The operators being let go now are not leaving because they failed. They are leaving because the job they were hired to do no longer requires a human. That is a different kind of displacement; harder to argue with, harder to prepare for, harder to explain to someone who spent a decade getting good at something that is now table stakes for a language model.
But here is what AI cannot do:
Know which problem is worth solving in the first place
Structure research to find the unexpected; the thing you were not looking for
Interrogate an output that looks right but smells wrong
Translate an insight into a decision someone else will actually act on
Everything upstream of execution still requires a human. Not because humans are sentimental about it, but because those tasks require judgement shaped by context, consequence, and years of watching what actually happens when organisations make decisions based on bad framing.
The companies that survive this are not the ones who adopt AI fastest. They are the ones who realise what AI cannot replace and invest there deliberately.
The insight was always the point. Execution just used to be expensive enough to distract everyone from that.
If you lead a research team, this is your window. Not to celebrate the disruption; but to move upstream before someone else redraws the map without you. Research that produces decisions, not decks. Synthesis that changes behaviour, not just informs it.
Start here
Three tiers. Each with something concrete you can do this week.
If you lead a team
Audit what your team actually does. Not what the job description says; what fills the hours. How much of it is throughput AI could handle? That number will be uncomfortable. It should be.
Reframe one active project as a decision problem. Not "what do users think about X" but "what do we need to know to decide whether to build X, and what would change our answer?"
Ask your researchers to walk you through their system, not their tools. The tools are irrelevant. The thinking is not. If they cannot describe how they moved from data to decision, that is the gap.
If you are a practitioner
Write "what would prove me wrong" before your next project starts. Not after you have a hypothesis; before. This is the single fastest way to stop collecting evidence for what you already believe.
Go question by question through your research guide. For each one: what decision does the answer to this question affect? If you cannot name the decision, cut the question.
Write the reframe sentence before you present. One sentence: what does this mean for the decision your audience is about to make? If you cannot write it, you are not done.

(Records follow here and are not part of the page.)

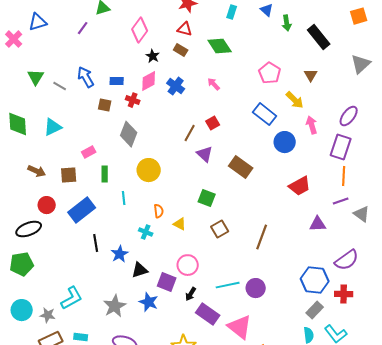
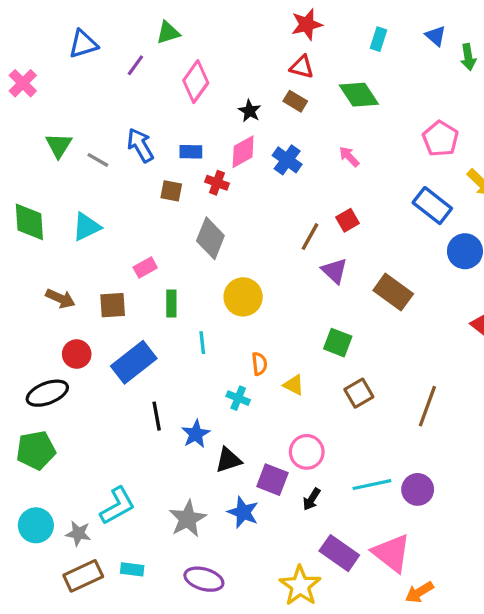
blue triangle: (38, 22) -> (83, 44), moved
pink diamond: (140, 30) -> (196, 82), moved
purple rectangle: (208, 314) -> (339, 553), moved

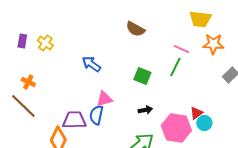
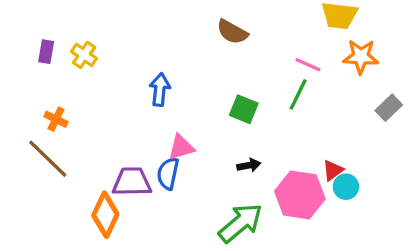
blue arrow: (91, 64) -> (160, 90), turned 60

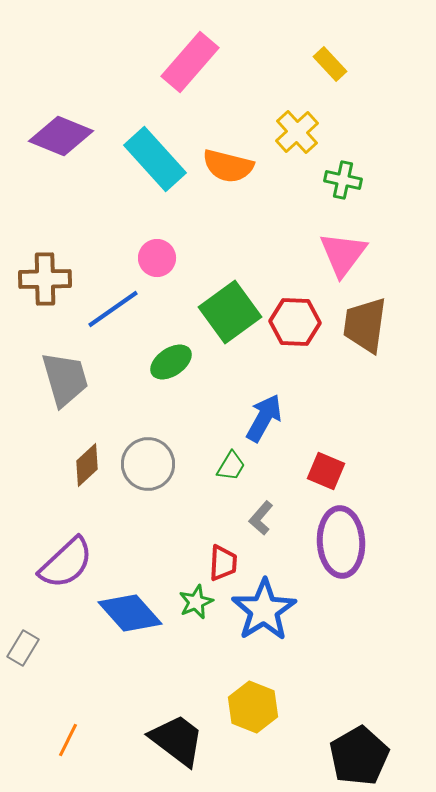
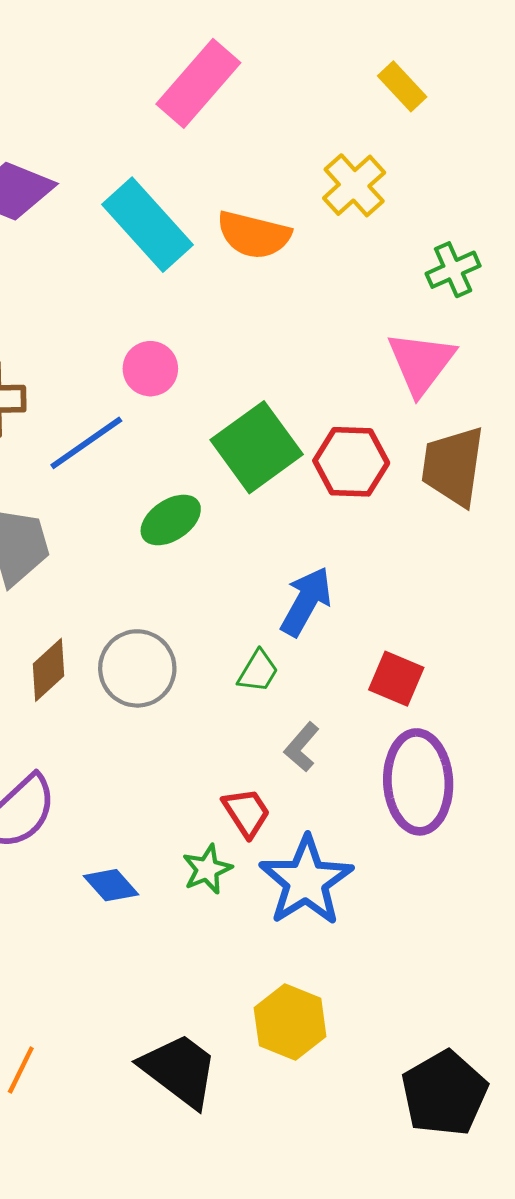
green cross: (343, 180) -> (453, 270), moved, turned -36
red trapezoid: (223, 563) -> (246, 812), turned -36
blue diamond: (130, 613) -> (111, 885), size x0.6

If you are early in your career
Run a mock study this week. Pick a product you use. Define a research goal. Ask AI to behave like a participant; give it a persona, a context, a frustration. Interrogate the outputs. Ask follow-up questions. Then ask yourself what the AI could not tell you, and why. That gap is where your value lives.
Build a decision log. For every project: what was the question, what did the research say, what decision did it affect, what actually happened. Six months of that log is worth more than most portfolios.
The entry-level role in research was always about doing: recruiting, note-taking, synthesis support. That role is being automated. The role that replaces it is about thinking; structuring questions, interrogating outputs, translating findings into decisions people act on.
That role is not out of reach for someone early in their career. But you have to start building it now, before everyone else figures out that is what the job requires.